Leurs attentes sont également fortes. « On a des parents très renseignés et exigeants, souvent attachés à ce que leurs enfants fassent du scolaire à tout prix », observe Nadine Terret. Autre difficulté : la lourdeur du handicap de certains élèves. « Il suffit d’une notification MDPH pour intégrer la Clis mais il y a parfois des handicaps trop lourds à gérer pour l’enseignant. Il faudrait peut-être relire le projet d’accueil », estime Brigitte Soppelsa. Stéphanie Das Neves tout comme Valérie Coudert confient avoir déjà douté de l’intérêt d’une scolarisation pour un élève. « La question de ce qu’on leur apporte revient régulièrement, reconnaît Valérie Coudert. Jusqu’où devons-nous aller ? En théorie, en Ulis, les élèves ont un niveau CP-CE1. Or, pour certains, nous faisons des apprentissages de maternelle. Mais en même temps, si nous ne leur offrons pas cette chance, qui va la leur donner ? » Le processus de sociabilisation de ces élèves peut aussi s’arrêter net : le DIL n’est pas la suite logique de l’Ulis tout comme l’Ulis n’est pas la suite logique de la Clis. De nombreux élèves intègrent le milieu protégé après un passage en milieu ordinaire. Plus prosaïquement, le coût d’un enfant autiste pour le budget d’un établissement n’est pas négligeable. « Un élève autiste coûte plus cher qu’un élève ordinaire, explique Patrick Morales. Pour autant, il n’est pas question de fixer un prix supérieur aux parents de ces élèves. On a décidé de se tourner vers les municipalités pour leur demander une participation. Certaines acceptent, d’autres non. » Autres points noirs, le roulement incessant des EVS et la réticence de certains enseignants à vouloir accueillir des élèves TED dans leur classe. « Je trouve que les jeunes professeurs qui arrivent sont souvent partants. On les sent sensibilisés », tempère Philippe Blanc. « C’est vrai que notre formation comporte un volet sur le handicap », confirme Valérie Coudert. « C’est peut-être une question de génération, reprend Philippe Blanc. Comme si l’extraordinaire devenait finalement ordinaire. »

 
(1). Clis : Classe pour l’inclusion scolaire.

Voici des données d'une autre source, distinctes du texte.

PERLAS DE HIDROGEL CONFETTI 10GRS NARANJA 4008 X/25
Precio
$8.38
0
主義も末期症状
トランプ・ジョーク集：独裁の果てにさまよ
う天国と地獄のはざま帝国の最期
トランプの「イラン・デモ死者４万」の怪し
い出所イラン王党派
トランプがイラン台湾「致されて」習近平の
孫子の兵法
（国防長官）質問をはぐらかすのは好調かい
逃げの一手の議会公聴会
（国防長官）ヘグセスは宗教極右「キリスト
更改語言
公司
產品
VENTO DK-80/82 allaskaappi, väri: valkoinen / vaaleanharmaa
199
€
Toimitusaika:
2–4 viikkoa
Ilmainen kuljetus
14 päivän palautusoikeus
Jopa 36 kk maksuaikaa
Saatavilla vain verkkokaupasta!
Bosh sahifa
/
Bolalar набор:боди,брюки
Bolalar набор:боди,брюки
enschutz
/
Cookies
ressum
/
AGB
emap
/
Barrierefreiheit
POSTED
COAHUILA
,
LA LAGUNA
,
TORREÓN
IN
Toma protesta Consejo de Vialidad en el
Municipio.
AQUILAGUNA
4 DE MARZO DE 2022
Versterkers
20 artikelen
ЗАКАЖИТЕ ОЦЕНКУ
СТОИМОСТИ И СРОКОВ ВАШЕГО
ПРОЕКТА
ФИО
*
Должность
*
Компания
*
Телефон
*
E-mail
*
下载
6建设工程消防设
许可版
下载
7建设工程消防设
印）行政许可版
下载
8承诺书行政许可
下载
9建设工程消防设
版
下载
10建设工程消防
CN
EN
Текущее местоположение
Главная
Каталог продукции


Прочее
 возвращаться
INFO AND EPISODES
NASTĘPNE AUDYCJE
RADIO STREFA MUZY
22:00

(2). Ulis : Unité localisée d’inclusion scolaire.

Au-delà des dispositifs…

En plus de ses deux Ulis, le collège lycée Sainte-Marie a pris d’autres initiatives. « Trois élèves souffrant de troubles du spectre autistique (TSA) mais relativement autonomes sont totalement intégrés à une classe de collège, précise Frédéric Bec, le chef d’établissement. Ils viennent avec leur EVS mais ne sont rattachés à aucun dispositif. Autre idée, mise en place il y a cinq ans : deux classes, une 6e et une 5e, composées pour moitié de bons élèves et pour l’autre d’élèves en difficulté (dyslexie lourde, décrochage scolaire…), « fonctionnent sur le principe du tutorat. Les tuteurs comme les tutorés sont tous volontaires. Ils suivent les mêmes cours et s’entraident. »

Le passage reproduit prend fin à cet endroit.